(Collected data)

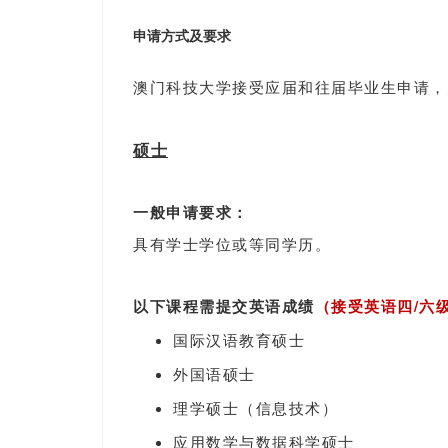
申请方式及要求
澳门科技大学接受
应届和往届毕业生申请
，
硕士
一般申请要求：
具有学士学位或等同学历。
以下课程需提交英语成绩
（接受英语四/六
国际汉语教育硕士
外国语硕士
理学硕士（信息技术）
应用数学与数据科学硕士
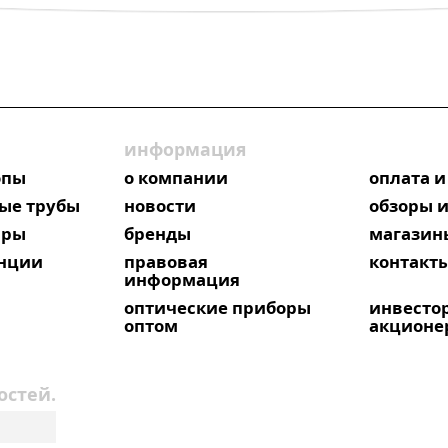
информация
опы
о компании
оплата и
ые трубы
новости
обзоры и
яры
бренды
магазин
анции
правовая
контакт
информация
оптические приборы
инвесто
оптом
акционе
остей.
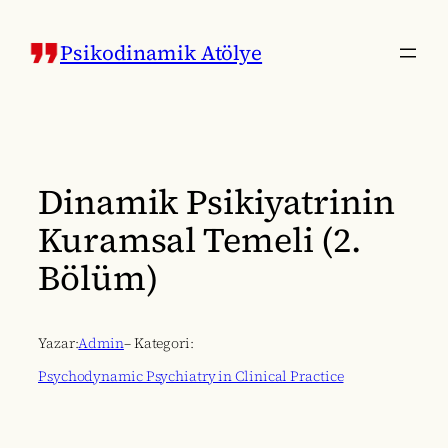
İçeriğe
geç
Psikodinamik Atölye
Dinamik Psikiyatrinin
Kuramsal Temeli (2.
Bölüm)
Yazar:
Admin
– Kategori:
Psychodynamic Psychiatry in Clinical Practice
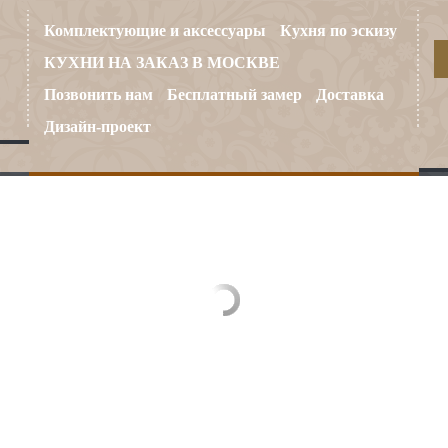
Комплектующие и аксессуары
Кухня по эскизу
КУХНИ НА ЗАКАЗ В МОСКВЕ
Позвонить нам
Бесплатный замер
Доставка
Дизайн-проект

*Goal of the exercise*: When copying the entries, drop the images and keep every line exact.

*Solution for this exercise*:
申请方式及要求
澳门科技大学接受
应届和往届毕业生申请
，
硕士
一般申请要求：
具有学士学位或等同学历。
以下课程需提交英语成绩
（接受英语四/六
国际汉语教育硕士
外国语硕士
理学硕士（信息技术）
应用数学与数据科学硕士
информация
опы
о компании
оплата и
ые трубы
новости
обзоры и
яры
бренды
магазин
анции
правовая
контакт
информация
оптические приборы
инвесто
оптом
акционе
остей.
İçeriğe
geç
Psikodinamik Atölye
Dinamik Psikiyatrinin
Kuramsal Temeli (2.
Bölüm)
Yazar:
Admin
– Kategori:
Psychodynamic Psychiatry in Clinical Practice
Комплектующие и аксессуары
Кухня по эскизу
КУХНИ НА ЗАКАЗ В МОСКВЕ
Позвонить нам
Бесплатный замер
Доставка
Дизайн-проект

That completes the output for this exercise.